Bei älteren Menschen mit einer psychotischen Erkrankung ist zu beachten, dass die Notwendigkeit einer Behandlung durch die Betroffenen selbst nicht immer wahrgenommen wird. Dies trifft sowohl auf Personen zu, die an einer Psychose oder psychotischen Störung leiden, wie auch auf die Begleit- bzw. Folgeerkrankungen. Die betroffene Person nimmt die notwendigen Therapien möglicherweise als bedrohlich oder gar schädlich wahr, sodass sie nicht oder nur teilweise in der Lage ist, sich z.B. mit der Pflege des Körpers, angemessener Ernährung etc. zu beschäftigen und diese im Alltag umzusetzen. Motivation zur Veränderung des Gesundheitsverhaltens gilt es in der Behandlung pro-aktiv zu unterstützen. Möglicherweise muss die Anleitung und Unterstützung im Umgang mit dem Management von somatischen Erkrankungen von Angehörigen oder Fachpersonen gewährleistet werden [13, 16].

Da Pflegepersonen verglichen mit anderen Gesundheitsfachpersonen in allen Versorgungssettings in einem besonders nahen und zeitlich oft langdauernden Kontakt mit psychisch erkrankten Menschen stehen, leisten sie oft einen wesentlichen Beitrag bei der Sicherstellung und Begleitung der somatischen Gesundheit der Betroffenen [13].

Behandlung und Therapien

Im Grundsatz unterscheidet sich die Festlegung von Therapiezielen bei Älteren nicht von denen bei Jüngeren. Ältere Menschen sind jedoch häufiger von einer chronischen, psychischen Erkrankung betroffen. Aufgrund der Chronizität geht es primär um die Sicherstellung und das Beibehalten eines guten Funktionsniveaus, um die Symptomreduktion, um Wohlbefinden und den Erhalt der Lebensqualität und weniger um eine vollständige Remission der Krankheitssymptome (Tabelle 3).

Tabelle 3 Mögliche Therapieziele bei älteren Menschen mit einer Psychose

Psychotherapie

Mittlerweile steht eine Vielzahl psychotherapeutischer Ansätze zur Verfügung. Mit wenigen Ausnahmen wurden die wissenschaftlichen Studien zur Überprüfung der Wirksamkeit von Psychotherapie in Kombination mit einer antipsychotischen Pharmakotherapie durchgeführt und an Studienpopulationen des frühen oder mittleren Erwachsenenalters erforscht.

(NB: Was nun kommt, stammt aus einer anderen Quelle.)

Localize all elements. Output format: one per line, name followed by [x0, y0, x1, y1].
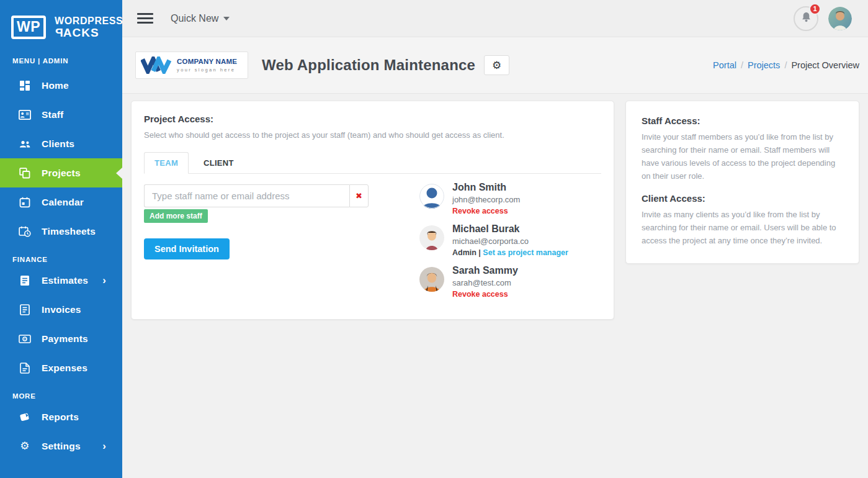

In den wenigen Studien bei älteren Menschen konnte die Wirksamkeit von kognitiv-verhaltenstherapeutischen Verfahren nachgewiesen werden [17]. Eine Adaption der psychotherapeutischen Interventionen ist bei älteren Personen von Vorteil und erhöht die Wirksamkeit [18]. Folgende Parameter sollten in der Therapie älterer Menschen angepasst werden:

  • Vermehrte Repetition kognitiver Therapieelemente (Psychoedukation)
  • Kürzere Sitzungen
  • Vermehrtes Üben
  • Präsentation von Informationen in verschiedenen Sinnesmodalitäten, auch, um kognitive Einschränkungen zu kompensieren
  • Integration alltagsrelevanter Probleme

Erfreulicherweise gibt es auch Faktoren, die den Erfolg einer Psychotherapie im Alter positiv beeinflussen, sogenannte «Gewinne des Alterns» [19]. Hierzu zählen:

  • Die Zunahme von Reife als kumulierte Bewältigungs- und Lebenserfahrung
  • Veränderungen der Selbstregulation bzw. Emotionskontrolle und Anpassungen der Regulation des Wohlbefindens

Neben den klassischen Formen der Psychotherapie sollte auch die Psychoedukation, insbesondere der Einbezug des sozialen Umfelds, berücksichtigt werden. Dies kann z.B. gegen schambehaftete Rückzugstendenzen helfen oder dem sozialen Umfeld ermöglichen, besser auf die spezifischen Bedürfnisse der Betroffenen einzugehen. Ähnliche Empfehlungen bestehen auch für die Depression im Alter [5].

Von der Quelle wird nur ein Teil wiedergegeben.